What story there is here largely concerns the relationship between Elizabeth and her oldest friend, a woman named Betsy, as it evolves and changes shape over the course of their lives. Betsy appears indeed to be Elizabeth’s only friend—at least apart from a few scattered phantoms from childhood or from her marriage, too alien to be granted faces, names, or more than one passing allusion—and their basic similarities make her an obvious foil for Elizabeth, a window into life’s other possibilities.

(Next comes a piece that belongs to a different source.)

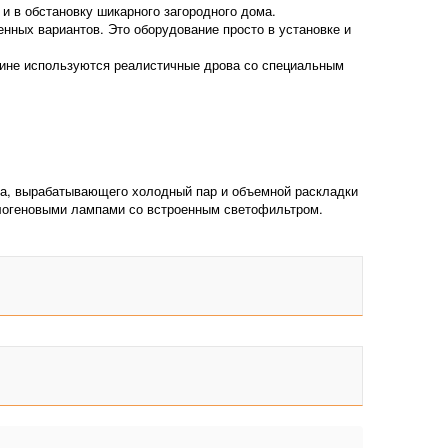
 и в обстановку шикарного загородного дома.
енных вариантов. Это оборудование просто в установке и
амине используются реалистичные дрова со специальным
ора, вырабатывающего холодный пар и объемной раскладки
алогеновыми лампами со встроенным светофильтром.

At every turn (or, as this is Brookner, at every sigh, every shifting of weight), the two line up against each other and then choose different directions. When they meet as children they are called by the same first name. To simplify matters, the other becomes
“Betsy,” an act and a name that fit her whimsical, self-inventive good nature, while Elizabeth remains “Elizabeth.” These young women are not cut out for giggly sleepovers and form a stilted, distinctly ungirlish alliance. But their formal discomfort comes from near-opposite circumstances. When they finish school, each spends time in Paris; Elizabeth passes long days on solitary walks, long nights in her rented room, while Betsy remakes herself as an intellectual, a revolutionary, a lover. Back in London, they become involved with the same married man; but while Elizabeth cannot sustain the affair, Betsy pours her last strength into being a woman he loves.
The contrast between Betsy’s open, idealistic sweetness and Elizabeth’s resolute clarity is where we find the moral focus for which Brookner is known. Betsy is constantly termed “good” and yet lies to herself, while Elizabeth is coldly, passively, helplessly perceptive, and it is because of this that Elizabeth emerges as the moral one of the pair. “That was the difference between Betsy and myself: I preferred to know the truth, however bleak, and what strength of character I had impelled me to look these facts in the face.” Corruption appears not as wickedness but as falseness in the plainest sense; Elizabeth is honorable in that she cannot, whatever her intentions, be other than she is.
No more can Brookner be other than she herself is; and no more, alas, can her twenty-third or twenty-fourth or thirty-second novel depart from the low-colored, bleak-skied world that is not her invention, but her discovery.